Dealing with Slower Machines by using Backup Tasks
Some nodes are stragglers - they become slow and hold up the scheduling queue, while completing one or a few of the LAST COUPLE OF REMAINING MapReduce tasks in a cluster. This slows down completion.
When an operation is close to completion, the Supervisor system schedules backup executions of the remaining
INPROGRESS tasks, so at least one version will complete. This scheduling is tuned to increase the overall workload by only a few per cent.
Metrics, Benchmarks and Performance
The benchmarks for this cluster were considered mainly for two tasks -
- Sorting 1 TB of Data
- Searching 1 TB of Data
They were performed on a MapReduce cluster comprising roughly 1,800 computers, with 2x 2GHz Intel Xeon Processors, 4GB RAM, and 160GB IDE Disks per machine.
They find that Backup task handling proves to be crucial, absence of which proves to increase time by an average of 44%. The cluster is relatively resistant (only 5% delay) to machine failures, or process failures, at an 11.454% failure rate.
Data Transfer rate as a heuristic to estimate throughput of task completion. Notice how not having backup tasks makes a significant difference - Taken from the Paper
Each row in the above graph represents a different phase of the sorting task, where
- input - data read into the map jobs
- shuffle - buffered pairs from map jobs sent to reduce jobs and sorted
- output - reduce tasks complete and write to final output files
And each column corresponds to a different cluster configuration, being
- Normal Execution (with Backup Tasks)
- No Backup Tasks
- With 200 Tasks being killed off
This was modelled after the TeraSort benchmark. Since the reduce function sorts by keys, the Distributed Sort is fairly simple to implement in MapReduce.

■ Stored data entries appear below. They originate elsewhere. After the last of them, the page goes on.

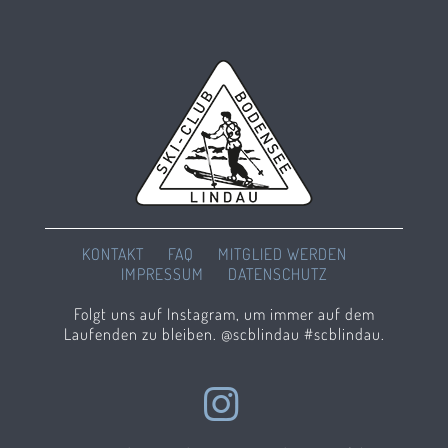
KONTAKT
FAQ
MITGLIED WERDEN
IMPRESSUM
DATENSCHUTZ
Folgt uns auf Instagram, um immer auf dem
Laufenden zu bleiben. @scblindau #scblindau.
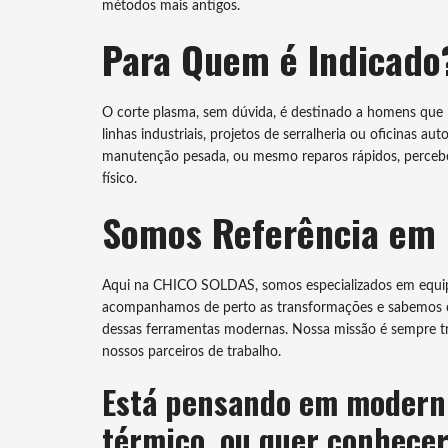
métodos mais antigos.
Para Quem é Indicado
O corte plasma, sem dúvida, é destinado a homens que b
linhas industriais, projetos de serralheria ou oficinas a
manutenção pesada, ou mesmo reparos rápidos, percebe
físico.
Somos Referência em 
Aqui na CHICO SOLDAS, somos especializados em equip
acompanhamos de perto as transformações e sabemos co
dessas ferramentas modernas. Nossa missão é sempre tra
nossos parceiros de trabalho.
Está pensando em moderni
térmico, ou quer conhecer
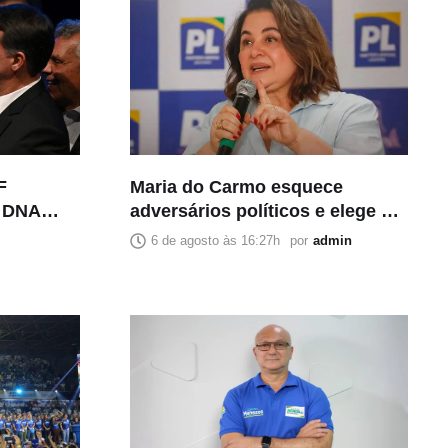
F
Maria do Carmo esquece
e DNA
adversários políticos e elege a
de estupro
imprensa como principal
6 de agosto às 16:27h
por
admin
inimiga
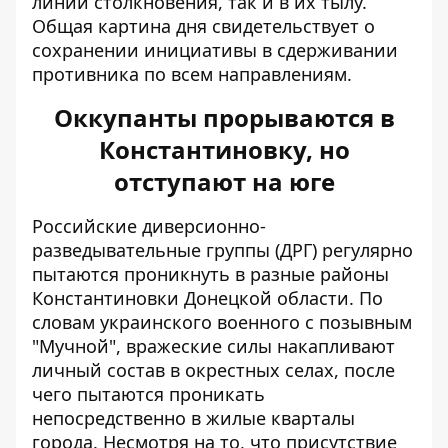
линии столкновения, так и в их тылу.
Общая картина дня свидетельствует о
сохранении инициативы в сдерживании
противника по всем направлениям.
Оккупанты прорываются в
Константиновку, но
отступают на юге
Российские диверсионно-
разведывательные группы (ДРГ) регулярно
пытаются проникнуть в разные районы
Константиновки Донецкой области
. По
словам украинского военного с позывным
"Мучной", вражеские силы накапливают
личный состав в окрестных селах, после
чего пытаются проникать
непосредственно в жилые кварталы
города. Несмотря на то, что присутствие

Assuming a pre-existing knowledge of key distribution, Google's sorting implementation completed the sorting in 891 Seconds, as opposed to the current record, coming in at 1057 Seconds.
The implementation searched through 1 TB data in ~150 seconds, including around 60 seconds of startup time. Some delays and overheads were due to -
- Interactions with GFS
- getting the program to newly assigned machines
MapReduce at Google
A graph showing the usage of MapReduce at Google
This was obviously a game-changer for Google, who began to use MapReduce not only for their production indexing system, but also for multiple other Google Services.
Their production indexing system crawled through 20TB of Data using MapReduce, with around Five to Ten passes of MapReduce for the entire indexing job. The same system went from around 3800 Lines of C++, to around 700 Lines when used with MapReduce.
Lastly, it allowed programmers who aren't distributed systems experts to take advantage of the infrastructure that Google has, as it abstracts away all the fault tolerance, parallelization, locality optimization and load-balancing details from the programmer. Since it focussed specifically on reducing network bandwidth usage, it allowed Google to deploy it at the scale we saw it run.
Assumptions and Limitations
- Assume functions being passed as Map and Reduce functions do not depend on Global State
- Assumes the Supervisor node can make scheduling decisions at scale - must make
O(M + R)scheduling decisions, and must keep
O(M * R)state in memory.
- Google's implementation assumes the task is restarted if the Supervisor Node fails
- No guarantee of similar performance in sorting benchmarks without prior knowledge of key distribution
This was my first ever paper review! If you liked it, do reach out to me to let me know what you think about it. I've got papers in mind that I want to cover, but if you find a paper you think is really cool, please don't hesitate to reach out!
As a paper, this one was super well-written, and I found my questions having been answered before I knew I had them. 10/10 recommended read.